One of Khalil's neighbors, Mustafa (usually called the bride groom), recommends that Khalil should rent out Naji's apartment. He rents it to a woman and her son. As he looks it over he encounters his memories of Naji and Youssef. Khalil likes his new tenants but has a feeling that the woman dislikes him.

At a party with friends of Nayif, Khalil becomes acquainted with the Brother, a man who is involved in Nayif's newspaper and is a leader of a military organization. He suspects that Khalil is gay, which he confirms in a conversation, and reveals that he is gay as well. He makes advances, which confuse Khalil, who ends up going home. The Brother begins inviting him on business dealings, which involve the buying and selling of drugs and weapons. On one walk back to apartment after a deal Khalil is accidentally assaulted by the Brother's men, who apologize and offer to take him home.

The author describes the city of Beirut. She explains how is corrupting Khalil and sucking away at his soul. Some time passes before the next scene. Khalil, now referred to as "Mr. Khalil" by Mustafa, is talking about storing weapons he has brought in the apartments. The woman who is still his tenant complains that it is dangerous and he tells her to go upstairs and that he will come and talk to her. He goes up and rapes her.

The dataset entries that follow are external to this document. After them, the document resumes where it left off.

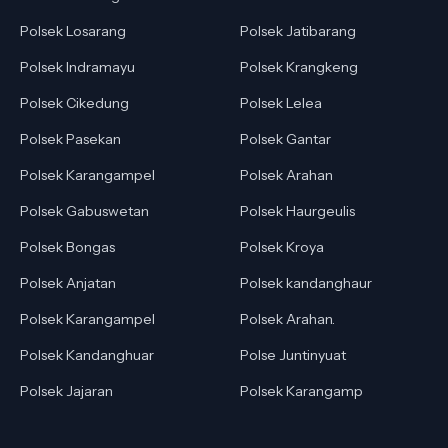
Polsek Losarang
Polsek Jatibarang
Polsek Indramayu
Polsek Krangkeng
Polsek Cikedung
Polsek Lelea
Polsek Pasekan
Polsek Gantar
Polsek Karangampel
Polsek Arahan
Polsek Gabuswetan
Polsek Haurgeulis
Polsek Bongas
Polsek Kroya
Polsek Anjatan
Polsek kandanghaur
Polsek Karangampel
Polsek Arahan.
Polsek Kandanghuar
Polse Juntinyuat
Polsek Jajaran
Polsek Karangamp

The author explains how her Khalil has changed from how he was to "a man who laughs".

==Characters==
- Khalil- The protagonist of the novel, a young man who constantly struggles with his own feminine nature and his desire to be accepted by others.
- Naji- A friend of Khalil who is shot by a sniper in response to his involvement with armed groups.
- Youssef- Khalil's cousin who dies in street fighting near the end of the novel.
- Nayif- A friend of Khalil who works at a newspaper.
- Madame Isabelle- Naji's mother who persuades him to leave Beirut with her.
- The Brother- A friend of Nayif, who is involved in his Newspaper. He, like Khalil, is gay and he makes advances on Khalil.
- Mustafa- An estate agent and arms merchant who works with and later for Khalil. He is also called the Bridegroom.

==International reception==
The novel received the prestigious Al-Naqid prize and has been widely acclaimed. It also however, has its critics. Barakat suggests in her novel that while men are constantly talking a politics and the war, women typically talk more mundane matters. The women in the novel are portrayed as lucky in one sense as they, unlike Khalil, do not have to pick a side in political conflicts. However, on the other hand their talk is sometimes portrayed as simplistic and banal. This has spawned the suggestion that her views are anti-feminist.

Kirkus Reviews praised the novel, calling it "a gripping story" and praising the characterization, but criticized what it called "a tendency towards preachiness".